TV News anchors report news. Despite a world where nearly all express opinions – voice it publicly via Twitter and blogs – news people must remain as objective as possible. How can we rely on a dispassionate news voice, if a journalist rails against personal demons? Rick Sanchez is now the poster boy for that unfortunate phenomenon.
Rick Sanchez became yet another high profile media personality to crash and burn over spouting outrageous comments. Disturbing by any measure, it’s not even worth going over what happened – as is the case of Dr. Laura, Don Imus or Octavia Nasr. The parallel which runs through these sad cases of ‘foot in mouth’ affliction is these media biggies grew too big for New Media britches. Both Imus and Schlessinger spouted highly charged racial statements. Nasr took to Twitter to offer opinions on Israel and terrorism. The bitter fallout swept the country.
Nasr, as an editor at CNN for Middle East affairs, was punished as too opinionated. Dr. Laura, after her on air explosion, realized how clumsily she handled the racial incident. It hit Imus – eventually – that jokes he said about a girl basketball team were totally out of bounds. Now there’s Rick Sanchez.
Sanchez, a likable enough TV news guy, seemed to grow more important – to himself anyway – by constantly reminding us he was one of the first to use New Media tools Twitter and Facebook. He’d routinely get thousands of tweet and texts from CNN viewers. It appeared Sanchez was headed for superstar media status like Geraldo Rivera, Glenn Beck or Keith Olbermann. Indeed, on a few occasions, he tangled with MSNBC’s Olbermann.
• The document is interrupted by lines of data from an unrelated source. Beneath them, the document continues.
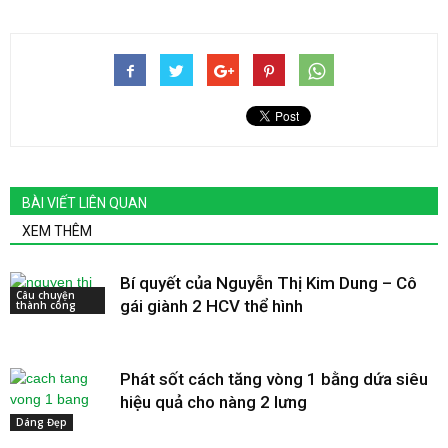
BÀI VIẾT LIÊN QUAN
XEM THÊM
Bí quyết của Nguyễn Thị Kim Dung – Cô
Câu chuyện
gái giành 2 HCV thể hình
thành công
Phát sốt cách tăng vòng 1 bằng dứa siêu
hiệu quả cho nàng 2 lưng
Dáng Đẹp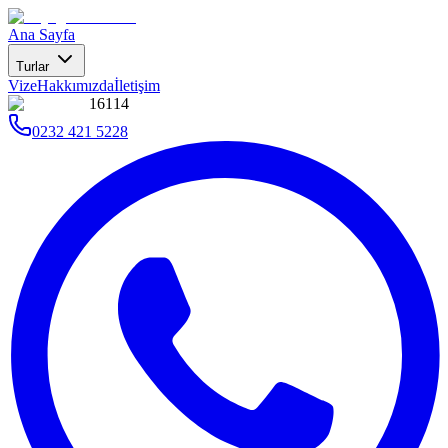
Ana Sayfa
Turlar
Vize
Hakkımızda
İletişim
16114
0232 421 5228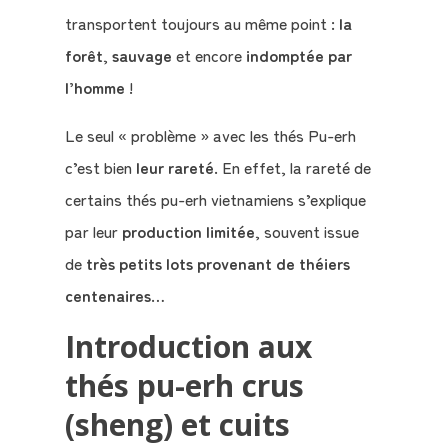
transportent toujours au même point :
la
forêt
,
sauvage
et encore
indomptée par
l’homme
!
Le seul « problème » avec les thés Pu-erh
c’est bien
leur rareté
. En effet, la rareté de
certains thés pu-erh vietnamiens s’explique
par leur
production limitée
, souvent issue
de
très petits lots provenant de théiers
centenaires
…
Introduction aux
thés pu-erh crus
(sheng) et cuits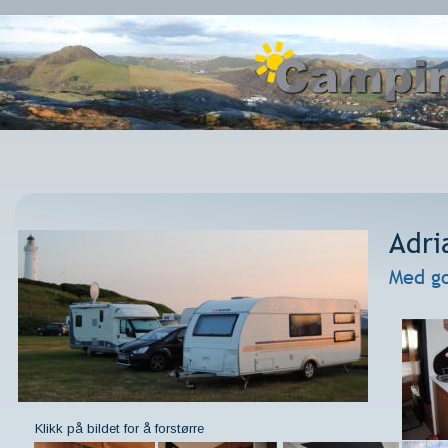
Adri
Med go
Klikk på bildet for å forstørre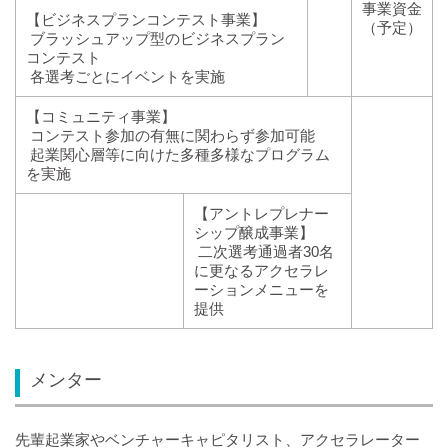
事業資金
【ビジネスプランコンテスト事業】
（予定）
ブラッシュアップ型のビジネスプラン
コンテスト
各選考ごとにイベントを実施
【コミュニティ事業】
コンテスト参加の有無に関わらず参加可能
起業関心層等に向けた多種多様なプログラム
を実施
【アントレプレナー
シップ醸成事業】
二次選考通過者30名
に更なるアクセラレ
ーションメニューを
提供
メンター
先輩起業家やベンチャーキャピタリスト、アクセラレーター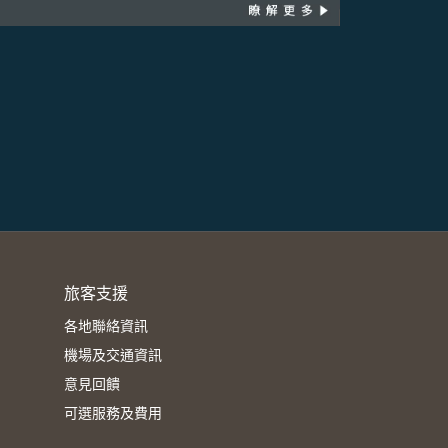
旅客支援
各地聯絡資訊
機場及交通資訊
意見回饋
可選服務及費用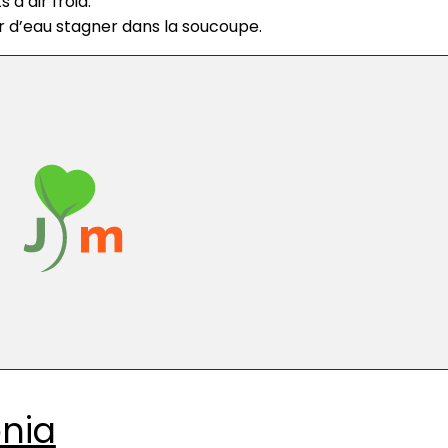
 d’air froid.
er d’eau stagner dans la soucoupe.
onia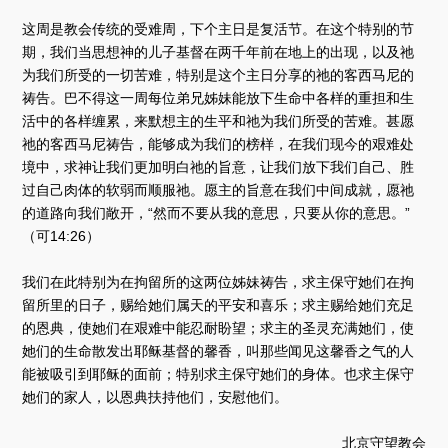
这周是教会传统的受难周，下个主日是复活节。在这个特别的节
期，我们当思想神的儿子基督在两千年前在地上的出现，以及祂
为我们所受的一切苦难，特别是这个主日分享的祂的客西马尼的
祷告。巴不得这一周每位弟兄姊妹能放下生命中各样的重担和生
活中的各样缠累，来默想主的生平和祂为我们所受的苦难。甚愿
祂的客西马尼祷告，能够成为我们的榜样，在我们现今的艰难处
境中，求神让我们更加明白祂的旨意，让我们放下我们自己、胜
过自己肉体的软弱而顺服祂。愿主的旨意在我们中间成就，愿祂
的道路向我们敞开，“然而不要从我的意思，只要从你的意思。”
（可14:26）
我们在此特别为在拘留所的这两位姊妹祷告，求主保守她们在拘
留所里的日子，赐给她们属天的平安和喜乐；求主赐给她们充足
的恩典，使她们在艰难中能忍耐盼望；求主的圣灵充满她们，使
她们的生命散发出耶稣基督的馨香，叫那些闻见这馨香之气的人
能被吸引到耶稣的面前；特别求主保守她们的身体。也求主保守
她们的家人，以恩典扶持他们，安慰他们。
北京守望教会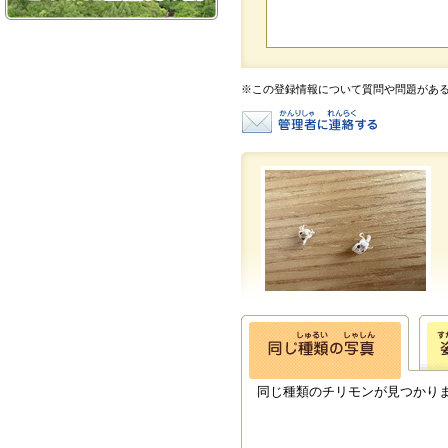
※この登録情報について質問や問題があ
同じ種類のチリモンが見つかり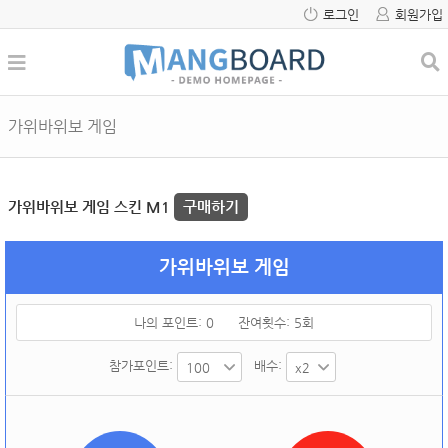
로그인
회원가입
가위바위보 게임
가위바위보 게임 스킨 M1
구매하기
가위바위보 게임
나의 포인트:
0
잔여횟수:
5
회
참가포인트:
배수: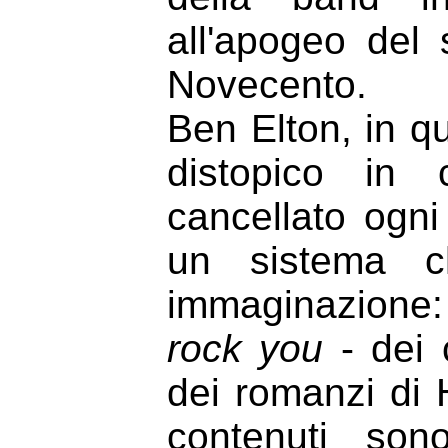
all'apogeo del 
Novecento.
Ben Elton, in q
distopico
in 
cancellato ogni
un sistema ch
immaginazione: 
rock you
- dei 
dei romanzi di 
contenuti son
The mistake Rick Sanchez made was that these pundits are far more entertainment figures than news readers. Geraldo Rivera’s a rare one who seems to be able to do it all – shuttle between his old Oprah style talk show, and hard news. Glenn Beck, Bill O’Reilly or Keith Olbermann – these are commentators and op-ed jockeys. They don’t so much report news, as comment on it and make it. Finally, when all is said and done, they’re more entertainers – infotainers? – than journalists.
Rick Sanchez tried to break away from a news gig to become more of a commentator, to offer his opinions on the world. When he came onto Pete Dominick’s Sirius show, he blasted CNN, Jon Stewart and media in general in a way that Bill O’Reilly or Keith Olbermann might. He became blurred with his own media image and with the simple, if frustrating fact, that some people get away with nearly anything because of position or fame.
Sorry, Rick, you forgot who you were, or who you were supposed to be. Your CNN job was to report news objectively. You aren’t Howard Stern, or Rachel Maddow, or for that matter Jon Stewart, who perhaps pushed you a bit too far. You weren’t at CNN to crudely shoot your mouth off, and not expect any repercussions.